■ **DESCRIPTION OF THE TASK**: Set the data down exactly as it stands, and keep its pictures out.

■ **THE DATA**:

****************************************

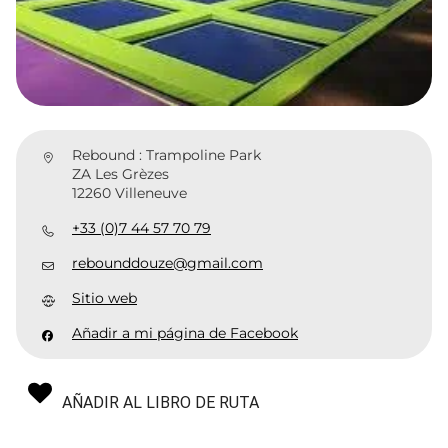
Rebound : Trampoline Park
ZA Les Grèzes
12260 Villeneuve
+33 (0)7 44 57 70 79
rebounddouze@gmail.com
Sitio web
Añadir a mi página de Facebook
AÑADIR AL LIBRO DE RUTA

****************************************

■ **SOLVED EXERCISE**:
Rebound : Trampoline Park
ZA Les Grèzes
12260 Villeneuve
+33 (0)7 44 57 70 79
rebounddouze@gmail.com
Sitio web
Añadir a mi página de Facebook
AÑADIR AL LIBRO DE RUTA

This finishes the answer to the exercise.